The data structures used in computer languages fall into two main broad groups also. The list and the map have many names and variations but you can talk about arrays, linked lists, sets, dictionaries, etc. as just a more structured type of either of those two. (The bag is an interesting third type possibly.) Lists have an order and are navigable from start to finish. Maps are entered and navigable by their index to retrieve their value.
So, the connection should be clearer now. The map uses an independent ordered index to navigate by which would be called a peg list. The values then are stored at each of the map’s location. The index can be of any datatype as long as it has a rule of ordering.
The list uses a forward linked connection to the next value without an index. It can also have a connection to the previous value if needed. Unique values are useful so you don’t get confused about where you are. That’s the set. And of course, the story provides the same style of storage in mnemonics.

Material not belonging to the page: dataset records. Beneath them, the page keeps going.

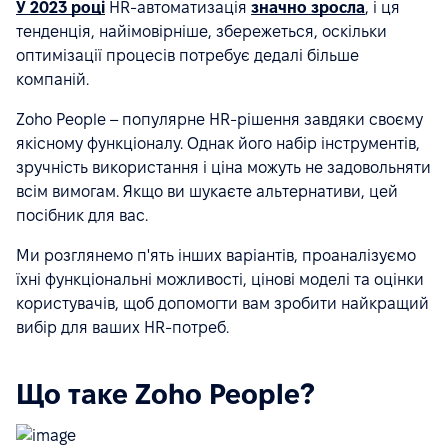
У 2023 році
HR-автоматизація
значно зросла
, і ця
тенденція, найімовірніше, збережеться, оскільки
оптимізації процесів потребує дедалі більше
компаній.
Zoho People – популярне HR-рішення завдяки своєму
якісному функціоналу. Однак його набір інструментів,
зручність використання і ціна можуть не задовольняти
всім вимогам. Якщо ви шукаєте альтернативи, цей
посібник для вас.
Ми розглянемо п'ять інших варіантів, проаналізуємо
їхні функціональні можливості, цінові моделі та оцінки
користувачів, щоб допомогти вам зробити найкращий
вибір для ваших HR-потреб.
Що таке Zoho People?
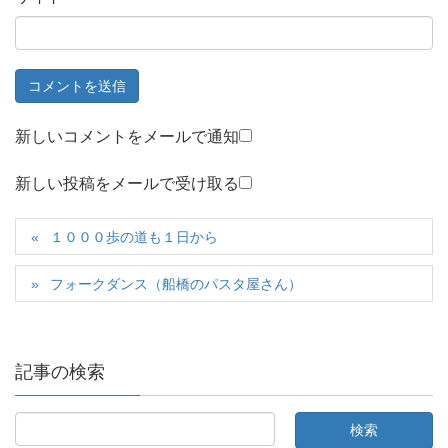
新しいコメントをメールで通知
新しい投稿をメールで受け取る
１０００歩の道も１日から
フォークダンス（船橋のパスタ屋さん）
記事の検索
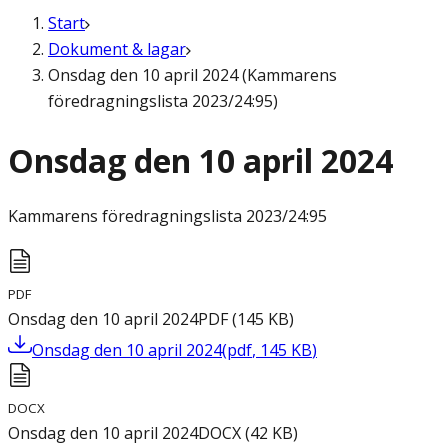
Start
Dokument & lagar
Onsdag den 10 april 2024 (Kammarens
föredragningslista 2023/24:95)
Onsdag den 10 april 2024
Kammarens föredragningslista
2023/24:95
PDF
Onsdag den 10 april 2024
PDF
(
145
KB
)
Onsdag den 10 april 2024
(
pdf
,
145
KB
)
DOCX
Onsdag den 10 april 2024
DOCX
(
42
KB
)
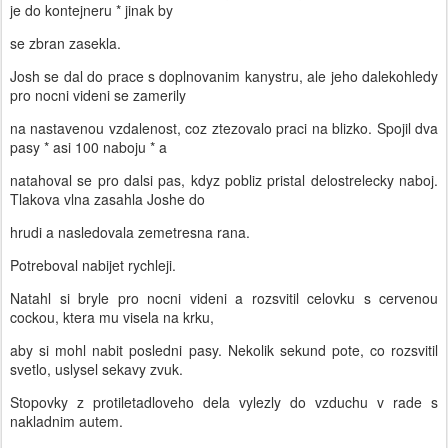
je do kontejneru * jinak by
se zbran zasekla.
Josh se dal do prace s doplnovanim kanystru, ale jeho dalekohledy
pro nocni videni se zamerily
na nastavenou vzdalenost, coz ztezovalo praci na blizko. Spojil dva
pasy * asi 100 naboju * a
natahoval se pro dalsi pas, kdyz pobliz pristal delostrelecky naboj.
Tlakova vlna zasahla Joshe do
hrudi a nasledovala zemetresna rana.
Potreboval nabijet rychleji.
Natahl si bryle pro nocni videni a rozsvitil celovku s cervenou
cockou, ktera mu visela na krku,
aby si mohl nabit posledni pasy. Nekolik sekund pote, co rozsvitil
svetlo, uslysel sekavy zvuk.
Stopovky z protiletadloveho dela vylezly do vzduchu v rade s
nakladnim autem.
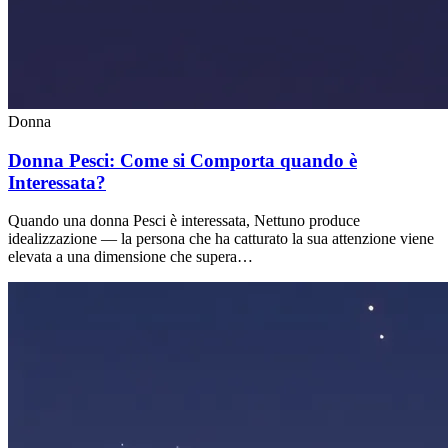
Donna
Donna Pesci: Come si Comporta quando è
Interessata?
Quando una donna Pesci è interessata, Nettuno produce
idealizzazione — la persona che ha catturato la sua attenzione viene
elevata a una dimensione che supera…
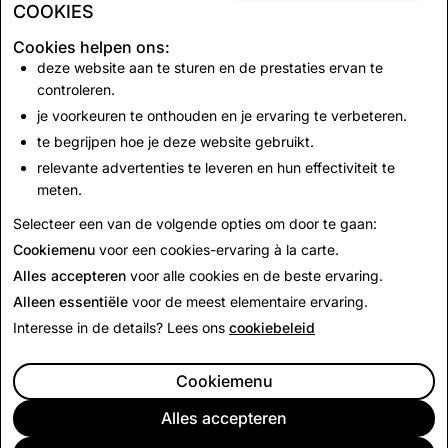
COOKIES
Cookies helpen ons:
deze website aan te sturen en de prestaties ervan te
Terug naar Nieuws
controleren.
je voorkeuren te onthouden en je ervaring te verbeteren.
te begrijpen hoe je deze website gebruikt.
Neem contact met ons op
relevante advertenties te leveren en hun effectiviteit te
Stuur een e-mail naar
press@snap.com
voor
meten.
persverzoeken.
Selecteer een van de volgende opties om door te gaan:
Bezoek onze
Support Site
voor alle andere vragen.
Cookiemenu
voor een cookies-ervaring à la carte.
Alles accepteren
voor alle cookies en de beste ervaring.
Alleen essentiële
voor de meest elementaire ervaring.
Interesse in de details? Lees ons
cookiebeleid
Cookiemenu
Alles accepteren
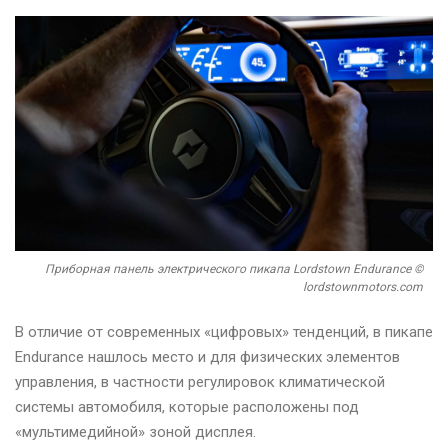
Приборная панель электрического пикапа Lordstown Endurance ©
lordstownmotors.com
В отличие от современных «цифровых» тенденций, в пикапе
Endurance нашлось место и для физических элементов
управления, в частности регулировок климатической
системы автомобиля, которые расположены под
«мультимедийной» зоной дисплея.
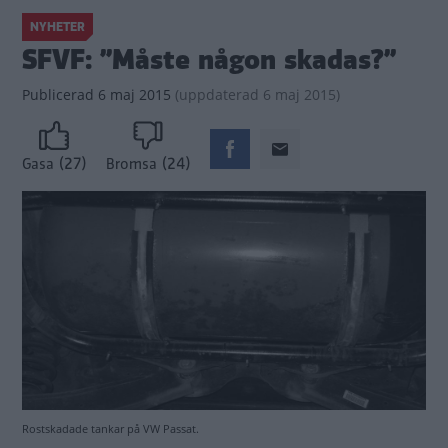
NYHETER
SFVF: ”Måste någon skadas?”
Publicerad
6 maj 2015
(
uppdaterad
6 maj 2015)
(27)
(24)
Gasa
Bromsa
Rostskadade tankar på VW Passat.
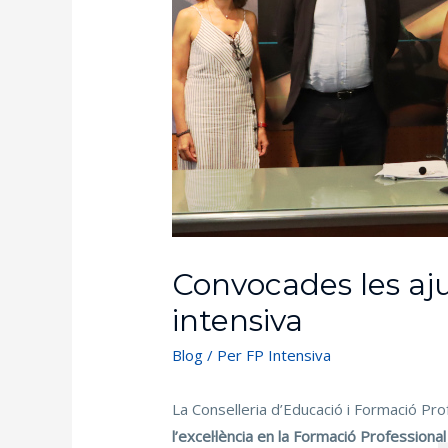
Convocades les aju
intensiva
Blog
/ Per
FP Intensiva
La Conselleria d’Educació i Formació Pr
l’excel·lència en la Formació Professional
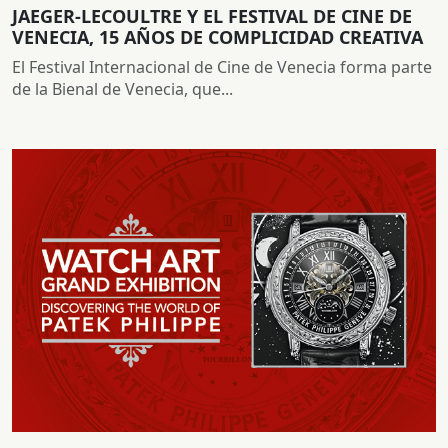
JAEGER-LECOULTRE Y EL FESTIVAL DE CINE DE
VENECIA, 15 AÑOS DE COMPLICIDAD CREATIVA
El Festival Internacional de Cine de Venecia forma parte
de la Bienal de Venecia, que...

For those folks that want to take it further into OO structures, that’s harder to do since classes presume behavior limited by data structure. Most people mean a compound data structure instead I think like the abstract data type (ADT) that preceded the class and has become more prominent in JavaScript as a way to make structures more flexible. You can see my posts on that idea following the summary of posts I put as a rebuttal that classes have not been implemented in mnemonics.
Is this a way of programming mnemonics? Could be. But my interest is to show that data structures follow the same design whether implemented in the constraints of your mind or on a digital system that doesn’t allow imaginative images and is constrained by zeros and ones.